FEBRUARY 25, 2014
Although he made it clear that this is his personal opinion, Idris is basically defending the cabinet over an indefensible policy.
Cabinet's 10-point solution in 2011 is flawed because it is essentially a one-country-two-laws policy. This is both wrong and unacceptable.
The 10-point was imposed unilaterally by the cabinet although discussions with some church leaders were held behind closed doors.
The Christian Federation of Malaysia's, the umbrella body, response was to reject the 10-point solution.
Other church organisations, denominations and pastors' fellowship adopted a similar posture with
the exception of the Bible Society of Malaysia, which is not a spokesman of the church in any case but a Bible bookshop.
The use of the word “Allah” pre-dates Islam. It is not exclusive to Islam.
The 10-point solution fails to understand this. A senior pastor said last week that on the Day of Pentecost, as described in the Book of Acts in the New Testament, Arabs as well as people of other
ethnicities were present on that occasion, 600 years before the Quran was compiled.
The Bible also pointed out each people group was declaring "the wonders of God in their own tongues" (Acts 2:11). The Arabs would have no doubt used the word “Allah” to refer to God.
In the Malay-speaking world, portions of the Bible were first translated (in Indonesia) in 1612 in which the word God was translated as “Allah”.
This was not only the first non-European translation of the Bible but it was done well ahead of any translation of the Quran into Malay.
Even the legendary Munshi Abdullah translated the Bible into Malay preferring the word “Allah” for God.
The Christians were, therefore, first to use the word “Allah” in the Malay-language Bible.
This puts to rest the argument that the word “Allah” is exclusive to Muslims.
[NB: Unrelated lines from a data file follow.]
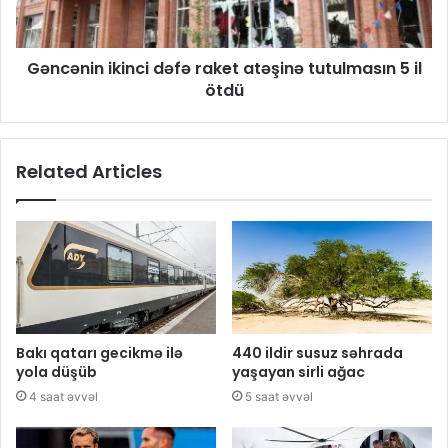
Gəncənin ikinci dəfə raket atəşinə tutulmasın 5 il
ötdü
Related Articles
Bakı qatarı gecikmə ilə
440 ildir susuz səhrada
yola düşüb
yaşayan sirli ağac
4 saat əvvəl
5 saat əvvəl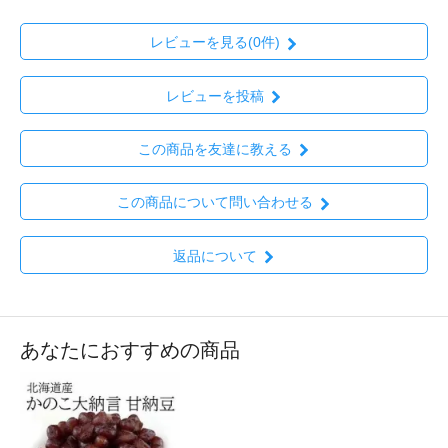
レビューを見る(0件)
レビューを投稿
この商品を友達に教える
この商品について問い合わせる
返品について
あなたにおすすめの商品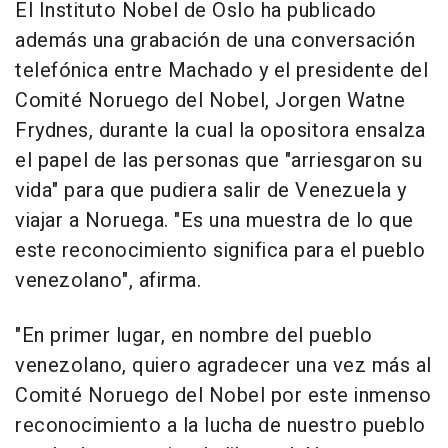
El Instituto Nobel de Oslo ha publicado
además una grabación de una conversación
telefónica entre Machado y el presidente del
Comité Noruego del Nobel, Jorgen Watne
Frydnes, durante la cual la opositora ensalza
el papel de las personas que "arriesgaron su
vida" para que pudiera salir de Venezuela y
viajar a Noruega. "Es una muestra de lo que
este reconocimiento significa para el pueblo
venezolano", afirma.
"En primer lugar, en nombre del pueblo
venezolano, quiero agradecer una vez más al
Comité Noruego del Nobel por este inmenso
reconocimiento a la lucha de nuestro pueblo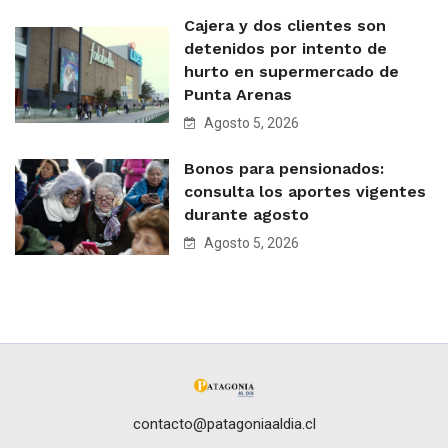
Cajera y dos clientes son
detenidos por intento de
hurto en supermercado de
Punta Arenas
Agosto 5, 2026
Bonos para pensionados:
consulta los aportes vigentes
durante agosto
Agosto 5, 2026
contacto@patagoniaaldia.cl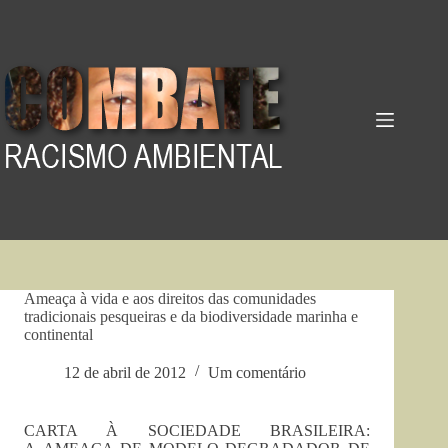
Pular
para
o
conteúdo
Ameaça à vida e aos direitos das comunidades
tradicionais pesqueiras e da biodiversidade marinha e
continental
12 de abril de 2012
Um comentário
CARTA À SOCIEDADE BRASILEIRA: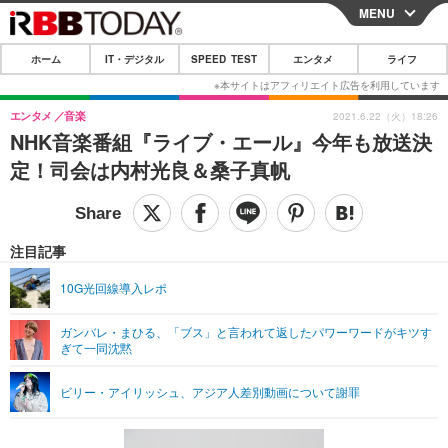
MENU
CLOSE
ホーム
IT・デジタル
SPEED TEST
エンタメ
ライフ
ホーム
IT・デジタル
エンタメ
音楽
2021.6.22（火）18:26
NHK音楽番組『ライブ・エール』今年も放送決
IT・デジタルTOP
スマートフォン
SPEED TEST
定！司会は内村光良＆桑子真帆
ネタ
ガジェット・ツール
エンタメ
ショッピング
その他
エンタメTOP
映画・ドラマ
ライフ
注目記事
韓流・K-POP
韓国・芸能
ライフTOP
グルメ
リリース一覧
10G光回線導入レポ
音楽
スポーツ
ペット
ショッピング
プッシュ通知の停止方法
ガンバレ・まひる、「ブス」と言われて返したパワーワードがキツす
ぎて一同沈黙
グラビア
ブログ
その他
ショッピング
その他
ビリー・アイリッシュ、アジア人差別動画について謝罪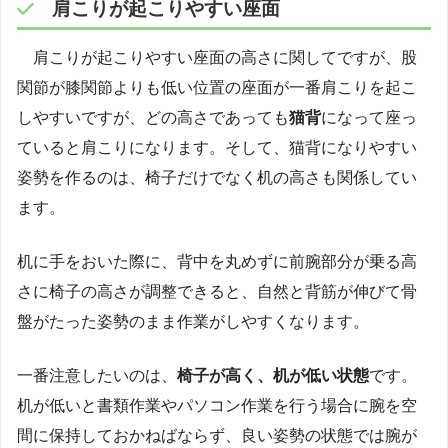
肩こりが起こりやすい座面
肩こりが起こりやすい座面の高さに関してですが、股
関節が膝関節よりも低い位置の座面が一番肩こりを起こ
しやすいですが、どの高さであっても
猫背
になって座っ
ていると肩こりになります。そして、猫背になりやすい
姿勢を作るのは、椅子だけでなく机の高さも関係してい
ます。
机に手をおいた際に、背中を丸めずに前腕部分が乗る高
さに椅子の高さが調整できると、自然と背筋が伸びて骨
盤がたった姿勢のまま作業がしやすくなります。
一番注意したいのは、
椅子が高く、机が低い状態
です。
机が低いと書類作業やパソコン作業を行う場合に腕を空
間に保持しておかねばならず、良い姿勢の状態では腕が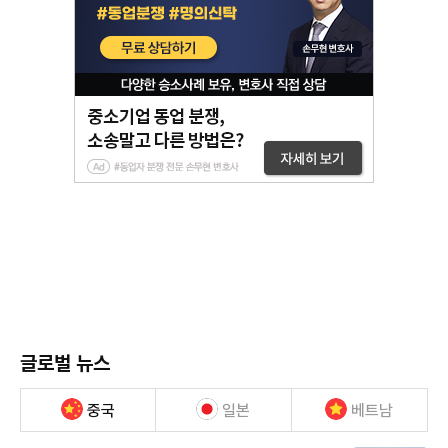
글로벌 뉴스
중국
일본
베트남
The principle is that the first to use the term is entitled to claim priority over those who used it later.
Again, the 10-point solution has missed this moot point.
Even as Islam is the religion of the Federation, freedom of religion remains a most fundamental human right of every citizen recognised and protected by the Federal Constitution.
This, the cabinet has failed to accept or understand.
So fundamental is this right that even when a state of emergency is proclaimed under Article 150 of the Constitution, among other things, our right to freedom of religion cannot be tampered with or
removed.
We have lived through several emergencies or marshal law periods in our short history. Yet not once has our fundamental right to freedom of religion been curtailed or set aside.
Sub-clause 6A of Article 150 is clear: "nor shall Clause (6) validate any provision inconsistent with the provisions of this Constitution relating to any such matter or relating to religion…"
This plainly means freedom of religion remains protected and guaranteed by our Constitution even under emergency rule.
The supremacy of the Constitutional guarantee and protection of our freedom of religion becomes clear at once, when read together with Articles 3 and 11.
The safeguard of freedom of religion, as rightly pointed out by Idris, is further amplified in what is known as the 18- and 20-point agreements submitted by the Sarawak and Sabah governments for inclusion into the new Constitution for Malaysia in 1963.
We are also acutely aware that freedom of religion is also a cornerstone of United Nations conventions on fundamental human rights and that the state should not intervene in matters of religion.
This was the position rightly taken by the High Court in the Herald case when it decided on December 31, 2009, that the home minister was wrong in imposing a condition that the weekly Catholic Herald's annual publishing permit would only be renewed if it did not use the word “Allah” to refer to God in its Bahasa edition.
Sadly, last year the Court of Appeal reversed the High Court judgment by ruling that the use of the word “Allah” is not integral to Christianity.
In doing so the Court of Appeal went beyond its jurisdiction and has usurped the ecclesiastical jurisdiction that belonged solely to the Church in Malaysia. It is up to the Federal Court now to restore the status quo. The remedy can be by a consent judgment.
Idris's contention is that Article 11 (4) allows for the various so-called State Islamic Enactments to "control or restrict the propagation of any religious doctrine or belief among persons professing the religion of Islam".
That may be so, but the operative words are "control" and "restrict". But the various State Islamic
authorities started gazetting fatwas "prohibiting" non-Muslims from using a slew of words like “Allah”.
This "prohibition" is clearly in violation of the Constitutional provision. This strikes at the heart
of the supremacy of the Constitution.
Many have called for Idris to resign from the cabinet over the 10-point solution.
Many are also aware of Idris's Christian heritage from the Kelabit Highlands, the Bible Belt of Malaysia.
He preached his first sermon while in Form Three back in October 1973. Some believed him while some others doubted. The rest is history.
But history repeats itself. Today, when Idris tries to preach religious tolerance, there are many who believe in him just as there are doubters.
I may disagree with Idris, but as a fellow believer, I would still listen to his sermon. – www.sinchewdaily.com, February 25, 2014.